Franz Marc / August Macke
Quelle belle idée le musée de l'Orangerie a eu de consacrer une exposition à Franz Marc et August Macke, ces deux peintre allemands, qui sont devenus amis en 1910 et sont morts durant la Première guerre mondiale à l’âge de 36 et 27 ans. Au regard de leurs œuvres exposées pour la première fois en France plus d'un siècle après leur mort, on peut déplorer à la fois que cette initiative n'est pas eu lieu plus tôt tant le talent des deux artistes jaillit de chaque toile, et que la guerre ait emporté si jeunes ces peintres dont la vie commençait à peine.
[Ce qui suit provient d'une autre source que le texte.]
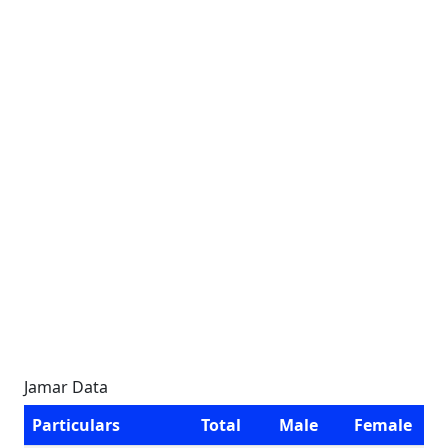
Jamar Data
Particulars
Total
Male
Female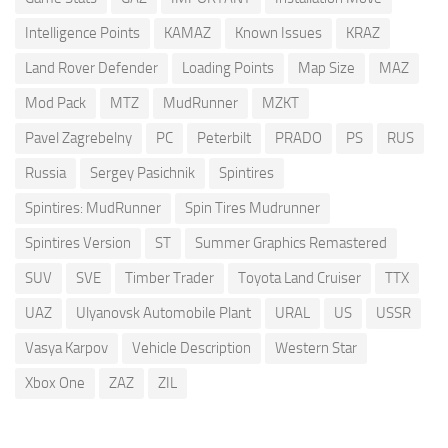
Intelligence Points
KAMAZ
Known Issues
KRAZ
Land Rover Defender
Loading Points
Map Size
MAZ
Mod Pack
MTZ
MudRunner
MZKT
Pavel Zagrebelny
PC
Peterbilt
PRADO
PS
RUS
Russia
Sergey Pasichnik
Spintires
Spintires: MudRunner
Spin Tires Mudrunner
Spintires Version
ST
Summer Graphics Remastered
SUV
SVE
Timber Trader
Toyota Land Cruiser
TTX
UAZ
Ulyanovsk Automobile Plant
URAL
US
USSR
Vasya Karpov
Vehicle Description
Western Star
Xbox One
ZAZ
ZIL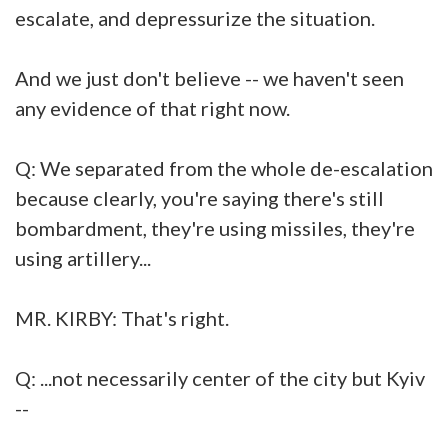
escalate, and depressurize the situation.
And we just don't believe -- we haven't seen
any evidence of that right now.
Q: We separated from the whole de-escalation
because clearly, you're saying there's still
bombardment, they're using missiles, they're
using artillery...
MR. KIRBY: That's right.
Q: ...not necessarily center of the city but Kyiv
--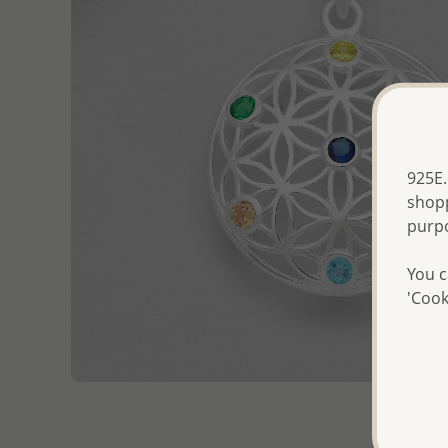
925E.
shopp
purp
You c
'Cook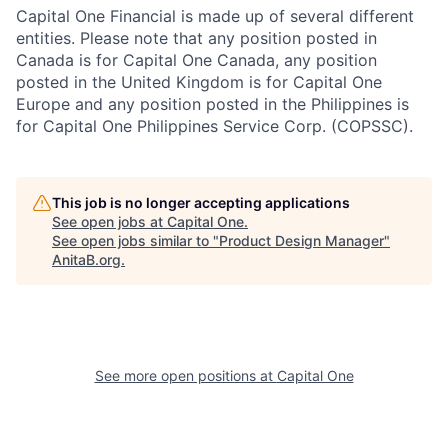
Capital One Financial is made up of several different
entities. Please note that any position posted in
Canada is for Capital One Canada, any position
posted in the United Kingdom is for Capital One
Europe and any position posted in the Philippines is
for Capital One Philippines Service Corp. (COPSSC).
This job is no longer accepting applications
See open jobs at
Capital One
.
See open jobs similar to "
Product Design Manager
"
AnitaB.org
.
See more open positions at
Capital One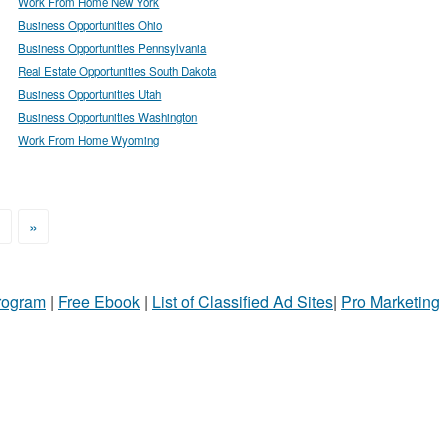
Work From Home New York
Business Opportunities Ohio
Business Opportunities Pennsylvania
Real Estate Opportunities South Dakota
Business Opportunities Utah
Business Opportunities Washington
Work From Home Wyoming
>
»
Program
|
Free Ebook
|
List of Classified Ad Sites
|
Pro Marketing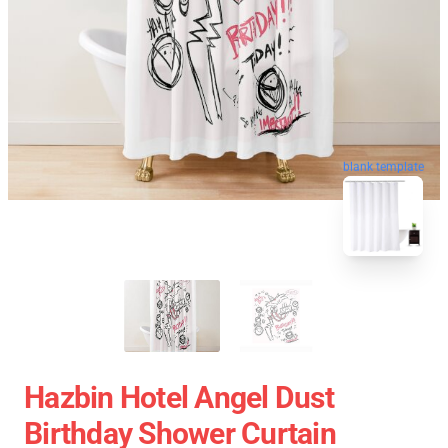
blank template
Hazbin Hotel Angel Dust
Birthday Shower Curtain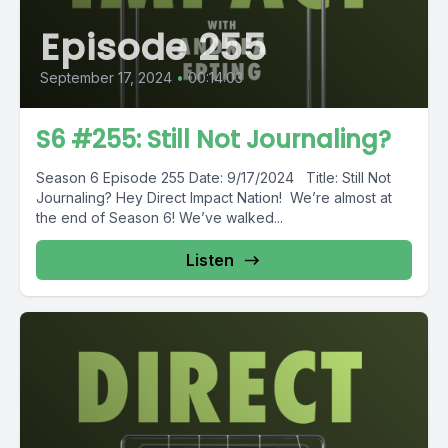
Episode 255
September 17, 2024
•
00:14:03
S6 #255: Still Not Journaling?
Season 6 Episode 255 Date: 9/17/2024 Title: Still Not
Journaling? Hey Direct Impact Nation! We’re almost at
the end of Season 6! We’ve walked...
Listen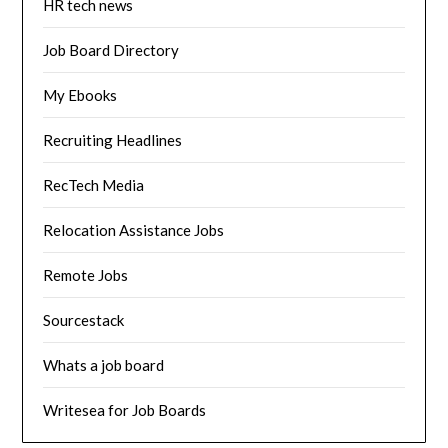
HR tech news
Job Board Directory
My Ebooks
Recruiting Headlines
RecTech Media
Relocation Assistance Jobs
Remote Jobs
Sourcestack
Whats a job board
Writesea for Job Boards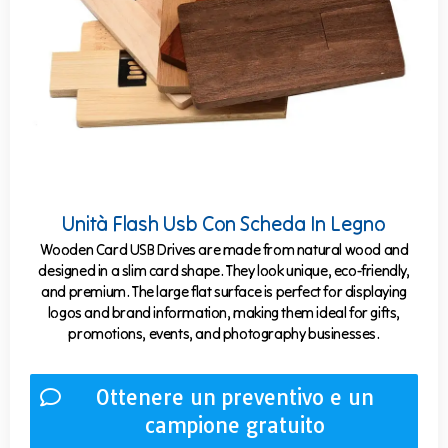
Unità Flash Usb Con Scheda In Legno
Wooden Card USB Drives are made from natural wood and
designed in a slim card shape. They look unique, eco-friendly,
and premium. The large flat surface is perfect for displaying
logos and brand information, making them ideal for gifts,
promotions, events, and photography businesses.
Ottenere un preventivo e un
campione gratuito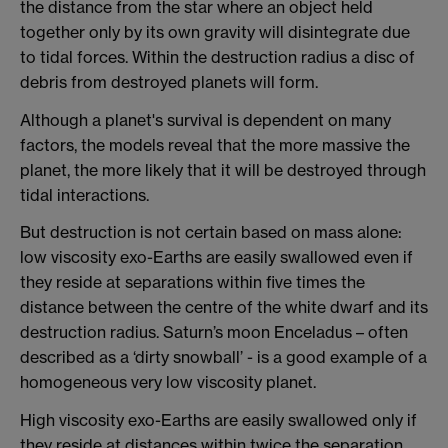
the distance from the star where an object held
together only by its own gravity will disintegrate due
to tidal forces. Within the destruction radius a disc of
debris from destroyed planets will form.
Although a planet's survival is dependent on many
factors, the models reveal that the more massive the
planet, the more likely that it will be destroyed through
tidal interactions.
But destruction is not certain based on mass alone:
low viscosity exo-Earths are easily swallowed even if
they reside at separations within five times the
distance between the centre of the white dwarf and its
destruction radius. Saturn’s moon Enceladus – often
described as a ‘dirty snowball’ - is a good example of a
homogeneous very low viscosity planet.
High viscosity exo-Earths are easily swallowed only if
they reside at distances within twice the separation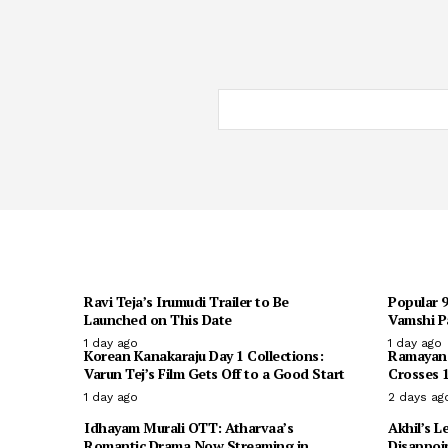
Ravi Teja’s Irumudi Trailer to Be
Popular 
Launched on This Date
Vamshi Pa
1 day ago
1 day ago
Korean Kanakaraju Day 1 Collections:
Ramayana 
Varun Tej’s Film Gets Off to a Good Start
Crosses 1
1 day ago
2 days ag
Idhayam Murali OTT: Atharvaa’s
Akhil’s L
Romantic Drama Now Streaming in
Disappoi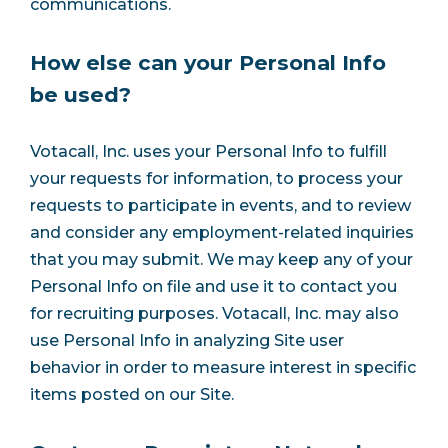
communications.
How else can your Personal Info
be used?
Votacall, Inc. uses your Personal Info to fulfill
your requests for information, to process your
requests to participate in events, and to review
and consider any employment-related inquiries
that you may submit. We may keep any of your
Personal Info on file and use it to contact you
for recruiting purposes. Votacall, Inc. may also
use Personal Info in analyzing Site user
behavior in order to measure interest in specific
items posted on our Site.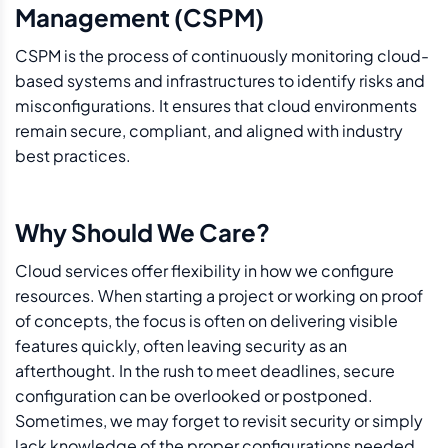
Management (CSPM)
CSPM is the process of continuously monitoring cloud-
based systems and infrastructures to identify risks and
misconfigurations. It ensures that cloud environments
remain secure, compliant, and aligned with industry
best practices.
Why Should We Care?
Cloud services offer flexibility in how we configure
resources. When starting a project or working on proof
of concepts, the focus is often on delivering visible
features quickly, often leaving security as an
afterthought. In the rush to meet deadlines, secure
configuration can be overlooked or postponed.
Sometimes, we may forget to revisit security or simply
lack knowledge of the proper configurations needed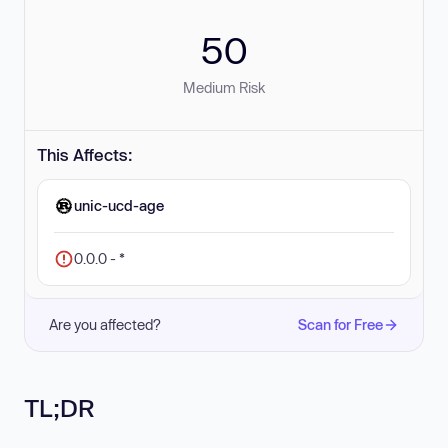
50
Medium Risk
This Affects:
unic-ucd-age
0.0.0 - *
Are you affected?
Scan for Free
TL;DR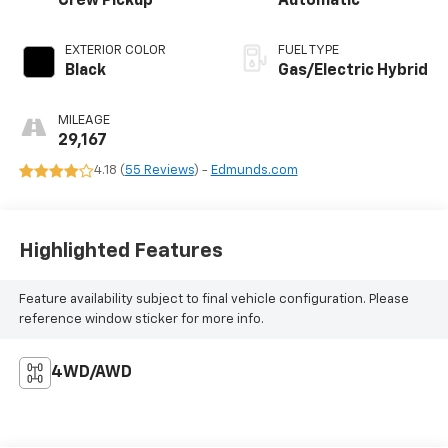
Crew Pickup
Automatic
EXTERIOR COLOR
FUEL TYPE
Black
Gas/Electric Hybrid
MILEAGE
29,167
4.18 (
55 Reviews
) -
Edmunds.com
Highlighted Features
Feature availability subject to final vehicle configuration. Please
reference window sticker for more info.
4WD/AWD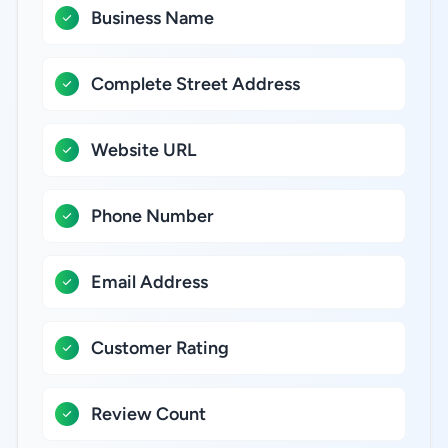
Business Name
Complete Street Address
Website URL
Phone Number
Email Address
Customer Rating
Review Count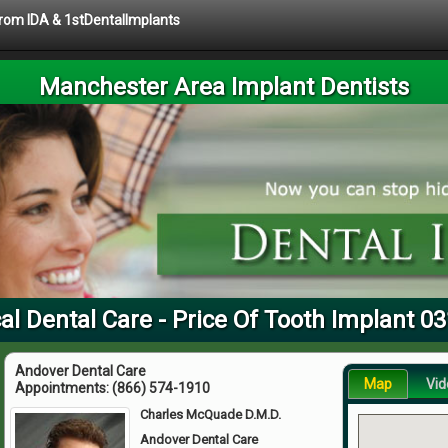
 from IDA & 1stDentalImplants
Manchester Area Implant Dentists
al Dental Care - Price Of Tooth Implant 0
Andover Dental Care
Map
Vid
Appointments:
(866) 574-1910
Charles McQuade D.M.D.
Andover Dental Care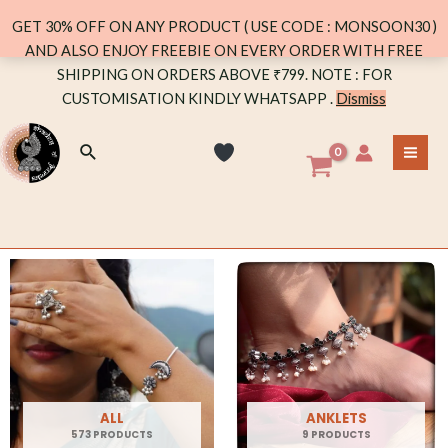
GET 30% OFF ON ANY PRODUCT ( USE CODE : MONSOON30 )
AND ALSO ENJOY FREEBIE ON EVERY ORDER WITH FREE
SHIPPING ON ORDERS ABOVE ₹799. NOTE : FOR
CUSTOMISATION KINDLY WHATSAPP .
Dismiss
ALL
ANKLETS
573 PRODUCTS
9 PRODUCTS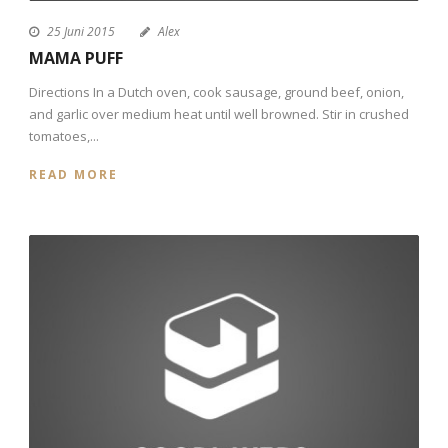
25 Juni 2015
Alex
MAMA PUFF
Directions In a Dutch oven, cook sausage, ground beef, onion,
and garlic over medium heat until well browned. Stir in crushed
tomatoes,...
READ MORE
A travers une centaine d’œuvres de ces artistes majeurs de l'expressionnisme, on découvre leur capacité commune à harmoniser les couleurs et à donner à leurs peintures un lyrisme, une beauté infinie dans les lignes et la composition. Un régal que l'on savoure du premier au dernier tableau de cette fabuleuse exposition qui se tient jusqu'au 17 juin.
La collection Courtauld
Depuis son ouverture, il y a un peu plus de quatre ans, la Fondation Louis Vuitton nous régale de superbes expositions sans quasiment aucune faute de goût. La collection Courtauld que l'on peut admirer jusqu’au 17 juin ne déroge pas à la règle et nous offre la possibilité de découvrir 110 œuvres impressionnistes et postimpressionnistes, dont certaines tout à fait remarquables. De Manet à Modigliani en passant par Renoir, Van Gogh, Cézanne ou Gauguin pour ne citer qu'eux, quel bonheur d'approcher les toiles de ces maîtres, qui ne sont visibles normalement qu'à la Courtauld gallery de Londres, pour en apprécier le génie dans les couleurs, les détails, la perfection du coup de pinceau. C'est en moins de dix ans que Samuel Courtauld, riche industriel anglais d'origine française, a constitué dans les années 1920 avec sa femme cette superbe collection de tableaux impressionnistes alors qu'à l'époque le mouvement n'avait pas franchement la côte. Moderne et philanthrope, ce collectionneur voulait rendre l'art accessible à tous et s'est employé à faire partager sa passion à ses contemporains britanniques, aujourd'hui la Fondation Louis Vuitton contribue à prolonger sa volonté.